# A 10.8pJ/bit Pulse-Position Inductive Transceiver for Low-Energy Wireless 3D Integration

Benjamin J. Fletcher, Dept. of Electronics and Computer Science University of Southampton, UK. bjf1g13@ecs.soton.ac.uk Shidhartha Das, Arm Ltd Cambridge, UK. shidhartha.das@arm.com Terrence Mak, Dept. of Electronics and Computer Science University of Southampton, UK. tmak@ecs.soton.ac.uk

Abstract—This paper presents a low-energy die-to-die inductive transceiver for use within a stacked 3D-IC. The design is implemented in a 2-tier 0.35um CMOS test chip and demonstrates vertical communication at a rate of 133Mbps/channel, across a distance of 110um, whilst consuming only 10.8pJ per transmitted bit. This represents a  $5.3 \times$  improvement when compared to state-of-the-art inductive transceivers by combining: (1) 3-ary pulse-position modulation, to encode data in terms of the latency between sequential pulses (rather than using one-to-one pulsecode mappings), and (2) A tunable current driver circuit to adjust the transmit current dynamically based on the quality of the stacked die assembly.

#### I. INTRODUCTION

Wireless (or *contactless*) 3D integration using inductive coupling links (ICLs) is a promising low-cost alternative to through silicon vias (TSVs) for heterogeneous integration of multiple dies fabricated in diverse process technologies. ICLs allow data to be communicated vertically through the 3D stack, purely by electromagnetic (EM) coupling between planar inductors fabricated in the back-end-of-line (BEOL) interconnect layers of each die. This means that, when opting for ICLs, existing fabrication processes can be used without alteration, thereby precluding the need for the inflated design, fabrication and testing costs associated with TSVs [1]. This makes ICLs an attractive *low-cost* 3D integration option, particularly for cost-sensitive Internet-of-Things (IoT) applications.
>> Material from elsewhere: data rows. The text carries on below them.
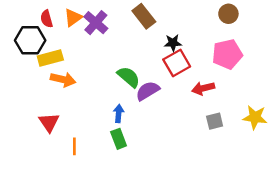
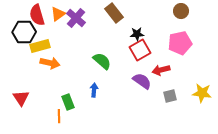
red semicircle: (47, 19) -> (37, 15), size x1.5
purple semicircle: (148, 91) -> (142, 81), moved, turned 66
red triangle: (49, 122) -> (21, 98), moved
green rectangle: (119, 139) -> (68, 102), moved

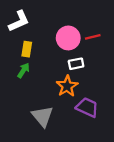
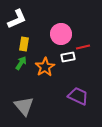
red line: (93, 37) -> (83, 47), moved
orange star: (67, 86) -> (45, 67), moved
gray triangle: (42, 116) -> (24, 106), moved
Despite the obvious economic advantages of wireless 3D integration, ICLs suffer from poor energy-efficiency when compared with TSVs [2], especially when communicating over a long distance (*e.g.* through many stacked dies). This is because the transmit current, required to form a magnetic field that penetrates the silicon substrate, is an exponential function of the communication distance, X.

In this paper, we address the energy-overheads inherent in wireless 3D integration. We make the following contributions:

- 1) A novel inductive transceiver for energy-efficient communication across long-range channels ( $X \ge 100 \,\mu\text{m}$ ) that maintains low power consumption by encoding data in terms of the latency between pulses using pulse-position modulation (PPM). The presented design also includes a dynamically tunable current driver to ensure the transmit current is absolutely minimized, for a given scenario.
- 2) A simulation framework to analyze and dimension inductive-link design parameters. In particular, we ana-



Fig. 1. Illustration of a multi-tier wireless 3D-IC with a vertical system bus implemented using near-field inductive coupling links (ICLs). The highlighted die-to-die transceiver element forms the focus of this paper.

lyze inter-tier link misalignment and its impact on signal integrity in a multi-tiered stacking configuration.

3) Measurement results from a chip that incorporates the presented transceiver and successfully demonstrates 133Mbps inter-tier communication at 10.8pJ/bit across a 110  $\mu$ m channel. This is an improvement better than 5.3× compared to previously reported implementations.

The remainder of the paper is structured as follows. Section II provides an overview of prior works implementing ICLs for 3D integration. Section III presents the proposed lowenergy die-to-die transceiver, before measurement results and conclusions are presented in Sections IV and V respectively.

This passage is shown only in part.